# Deploying JupyterHub on the Cloud

I’m teaching a class on computational methods for environmental engineers this semester, and the language of choice is Python as it is simple enough for potentially novice programmers and has a very rich ecosystem of existing libraries that make life easier for any environmental engineer/scientist. As I have taught the class once before, I emphasized reproducibility which meant that we used Jupyter notebooks for most of the class. The other aspect of the class that I found tremendously useful was live coding. Thankfully, the RISE extension combines Jupyter notebooks with slideshows (powered by Reveal.js presentation framework) and I ended up using it exclusively for preparing the lectures.

Although a good chunk of the class was spent with the students coding on their own with me going around answering questions, I decided to take it a step further by utilizing a flipped classroom approach and combining it with paired/grouped learning. Essentially the students go over some lecture material prior to class, and we spend most of the lecture time explaining anything that the students had trouble but leave enough time for groups of students to solve a coding problem (relevant to the lecture material of course).

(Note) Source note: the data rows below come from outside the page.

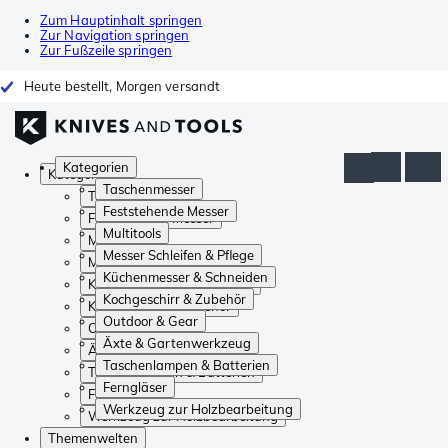
Zum Hauptinhalt springen
Zur Navigation springen
Zur Fußzeile springen
Heute bestellt, Morgen versandt
Kategorien
Kategorien
Taschenmesser
Taschenmesser
Feststehende Messer
Feststehende Messer
Multitools
Multitools
Messer Schleifen & Pflege
Messer Schleifen & Pflege
Küchenmesser & Schneiden
Küchenmesser & Schneiden
Kochgeschirr & Zubehör
Kochgeschirr & Zubehör
Outdoor & Gear
Outdoor & Gear
Äxte & Gartenwerkzeug
Äxte & Gartenwerkzeug
Taschenlampen & Batterien
Taschenlampen & Batterien
Ferngläser
Ferngläser
Werkzeug zur Holzbearbeitung
Werkzeug zur Holzbearbeitung
Themenwelten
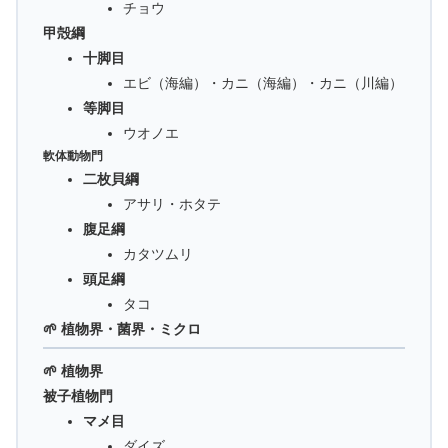
チョウ
甲殻綱
十脚目
エビ（海編）・カニ（海編）・カニ（川編）
等脚目
ウオノエ
軟体動物門
二枚貝綱
アサリ・ホタテ
腹足綱
カタツムリ
頭足綱
タコ
🌱 植物界・菌界・ミクロ
🌱 植物界
被子植物門
マメ目
ダイズ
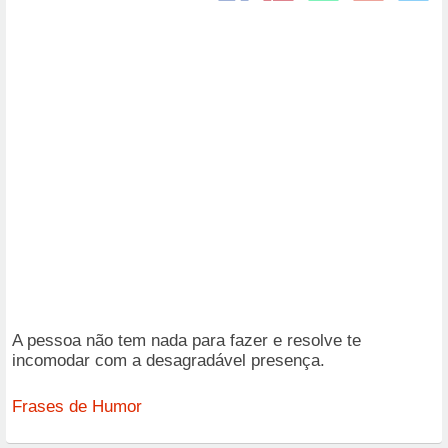
A pessoa não tem nada para fazer e resolve te
incomodar com a desagradável presença.
Frases de Humor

The last part of the lecture is spent going over the answers of each student group and answering any questions. This presents a technology issue: it would be too much of a hassle to connect each student’s laptop to the projector in order to show their answers to the entire class. The answer would be to set up a server where the students can connect and solve the problem in Jupyter notebooks on the server. Jupyter Hub would be the solution, but I didn’t want to have all the students connect to my laptop.

Here’s where the the Littlest JupyterHub (TLJH) comes in, which is a distribution that helps you provide Jupyter Notebooks to 1-50 users on a single server (hosted on a cloud provider potentially). In this post, I will document how I set up TLJH on the Google Cloud.

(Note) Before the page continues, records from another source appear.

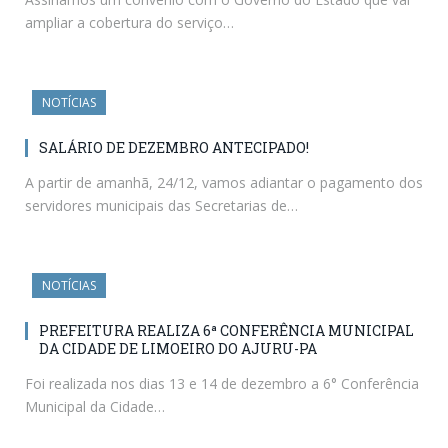
ampliar a cobertura do serviço…
NOTÍCIAS
SALÁRIO DE DEZEMBRO ANTECIPADO!
A partir de amanhã, 24/12, vamos adiantar o pagamento dos
servidores municipais das Secretarias de…
NOTÍCIAS
PREFEITURA REALIZA 6ª CONFERÊNCIA MUNICIPAL
DA CIDADE DE LIMOEIRO DO AJURU-PA
Foi realizada nos dias 13 e 14 de dezembro a 6° Conferência
Municipal da Cidade…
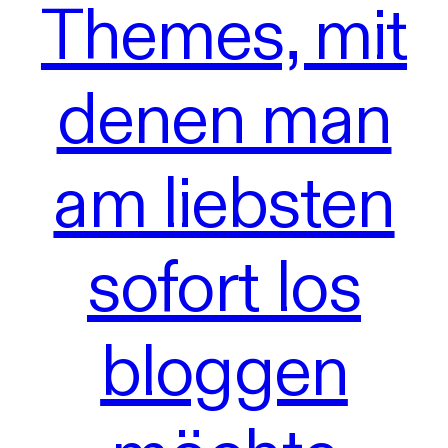
Themes, mit
denen man
am liebsten
sofort los
bloggen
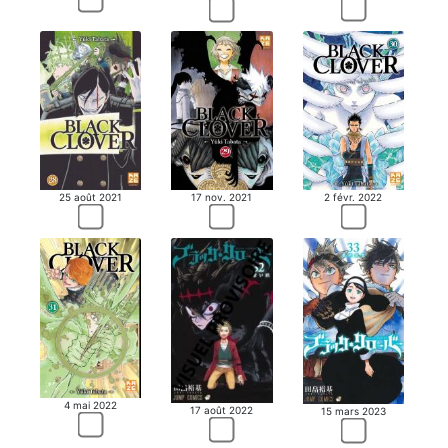
25 août 2021
17 nov. 2021
2 févr. 2022
4 mai 2022
17 août 2022
15 mars 2023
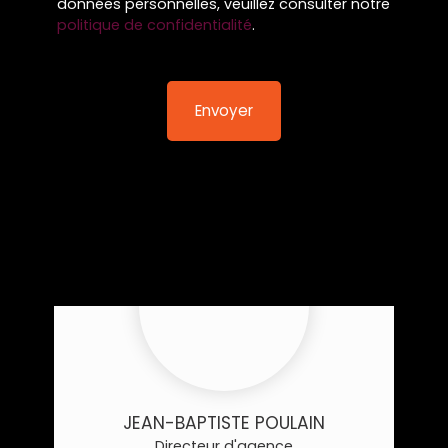
données personnelles, veuillez consulter notre
politique de confidentialité
.
Envoyer
JEAN-BAPTISTE POULAIN
Directeur d'agence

The first step involves logging in to the Google Cloud Console and creating a new VM instance. You can keep the default options except for:

• Change the Boot Disk image from Debian GNU/Linux 9 (Stretch) to Ubuntu 18.04 LTS

• Disable any service accounts (under Identity and API access)

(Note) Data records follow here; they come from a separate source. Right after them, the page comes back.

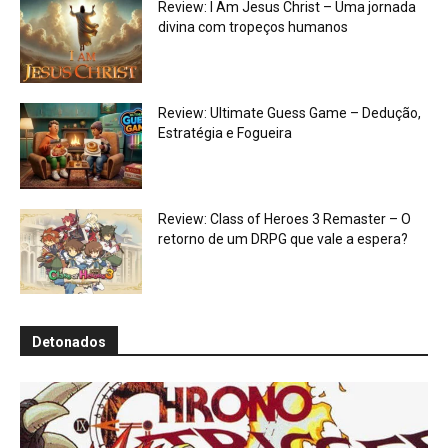
Review: I Am Jesus Christ – Uma jornada
divina com tropeços humanos
Review: Ultimate Guess Game – Dedução,
Estratégia e Fogueira
Review: Class of Heroes 3 Remaster – O
retorno de um DRPG que vale a espera?
Detonados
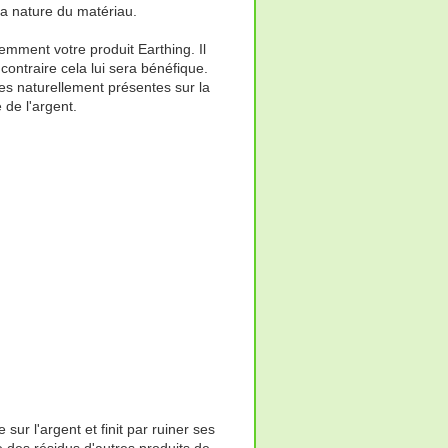
la nature du matériau.
uemment votre produit Earthing. Il
contraire cela lui sera bénéfique.
les naturellement présentes sur la
 de l'argent.
sur l'argent et finit par ruiner ses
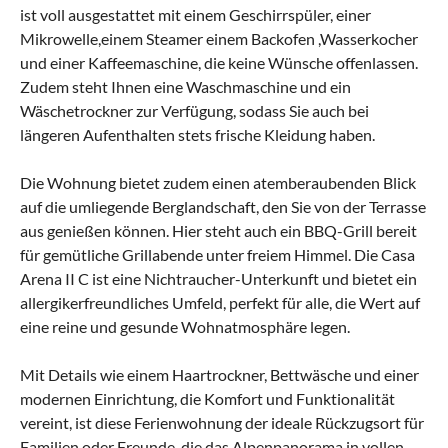
ist voll ausgestattet mit einem Geschirrspüler, einer
Mikrowelle,einem Steamer einem Backofen ,Wasserkocher
und einer Kaffeemaschine, die keine Wünsche offenlassen.
Zudem steht Ihnen eine Waschmaschine und ein
Wäschetrockner zur Verfügung, sodass Sie auch bei
längeren Aufenthalten stets frische Kleidung haben.
Die Wohnung bietet zudem einen atemberaubenden Blick
auf die umliegende Berglandschaft, den Sie von der Terrasse
aus genießen können. Hier steht auch ein BBQ-Grill bereit
für gemütliche Grillabende unter freiem Himmel. Die Casa
Arena II C ist eine Nichtraucher-Unterkunft und bietet ein
allergikerfreundliches Umfeld, perfekt für alle, die Wert auf
eine reine und gesunde Wohnatmosphäre legen.
Mit Details wie einem Haartrockner, Bettwäsche und einer
modernen Einrichtung, die Komfort und Funktionalität
vereint, ist diese Ferienwohnung der ideale Rückzugsort für
Familien oder Freunde, die das Alpenpanorama in vollen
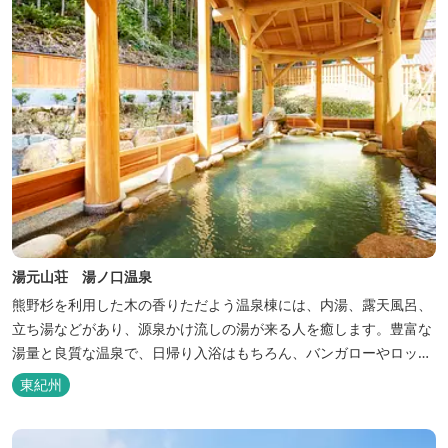
湯元山荘 湯ノ口温泉
熊野杉を利用した木の香りただよう温泉棟には、内湯、露天風呂、
立ち湯などがあり、源泉かけ流しの湯が来る人を癒します。豊富な
湯量と良質な温泉で、日帰り入浴はもちろん、バンガローやロッジ
などの宿泊施設も備えているので、宿泊しながらゆったりと温泉を
東紀州
楽しむ人も多いです。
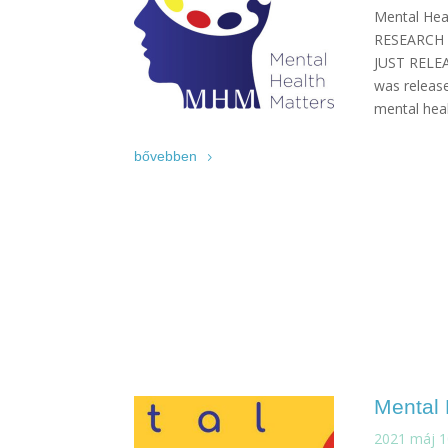
Mental Hea
RESEARCH 
JUST RELEA
was release
mental heal
bővebben
Mental 
2021 máj 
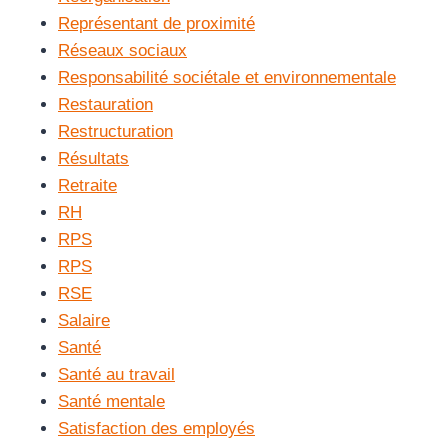
Représentant de proximité
Réseaux sociaux
Responsabilité sociétale et environnementale
Restauration
Restructuration
Résultats
Retraite
RH
RPS
RPS
RSE
Salaire
Santé
Santé au travail
Santé mentale
Satisfaction des employés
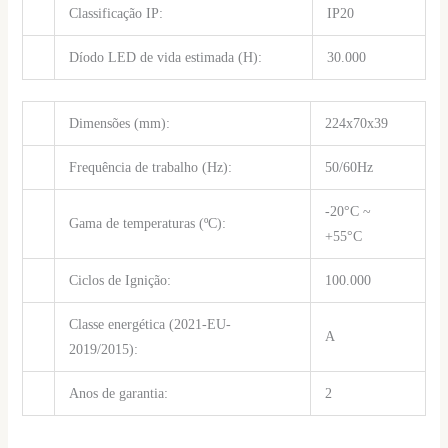
Classificação IP:
IP20
Díodo LED de vida estimada (H):
30.000
Dimensões (mm):
224x70x39
Frequência de trabalho (Hz):
50/60Hz
-20°C ~
Gama de temperaturas (ºC):
+55°C
Ciclos de Ignição:
100.000
Classe energética (2021-EU-
A
2019/2015):
Anos de garantia:
2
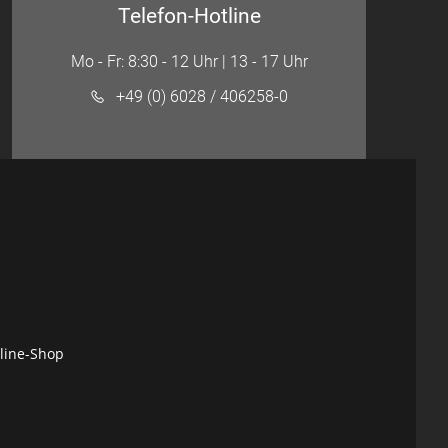
Telefon-Hotline
Mo - Fr: 8:30 - 12 Uhr | 13 - 17 Uhr
+49 (0) 6028 / 406258-0
nline-Shop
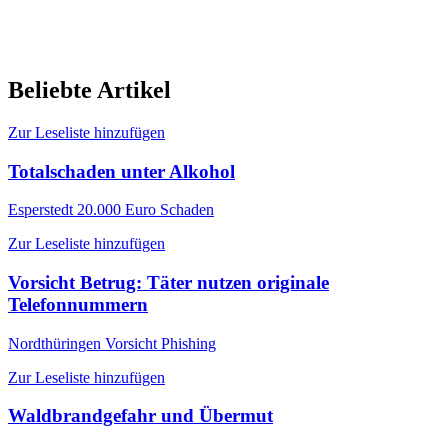
Beliebte Artikel
Zur Leseliste hinzufügen
Totalschaden unter Alkohol
Esperstedt
20.000 Euro Schaden
Zur Leseliste hinzufügen
Vorsicht Betrug: Täter nutzen originale
Telefonnummern
Nordthüringen
Vorsicht Phishing
Zur Leseliste hinzufügen
Waldbrandgefahr und Übermut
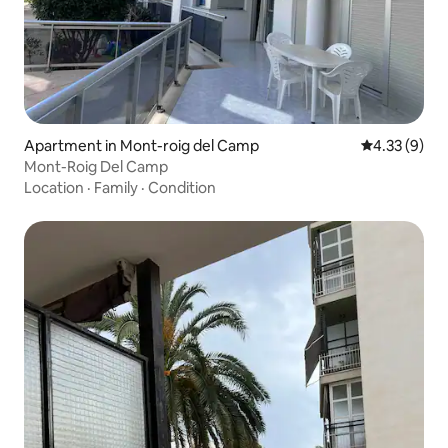
Apartment in Mont-roig del Camp
4.33 out of 
4.33 (9)
Mont-Roig Del Camp
Location
·
Family
·
Condition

• Check the Allow HTTP Traffic and Allow HTTPS Traffic checkboxes under Firewall

• Customize the Startup script under Management, disks, networking, SSH keys with the following

  #!/bin/bash
curl https://raw.githubusercontent.com/jupyterhub/the-littlest-jupyterhub/master/bootstrap/bootstrap.py \
| sudo python3 - \

After creating the VM and waiting a few minutes for TLJH to be installed, grab the external IP of your VM (without the ~ https:// ~ part) and login to your new server. If you click on the Control Panel and the Admin link, you can add users (i.e. your students). Now we can have prepared Jupyter notebooks on the cloud, that each student can work on and go over the problems/answers from a single machine!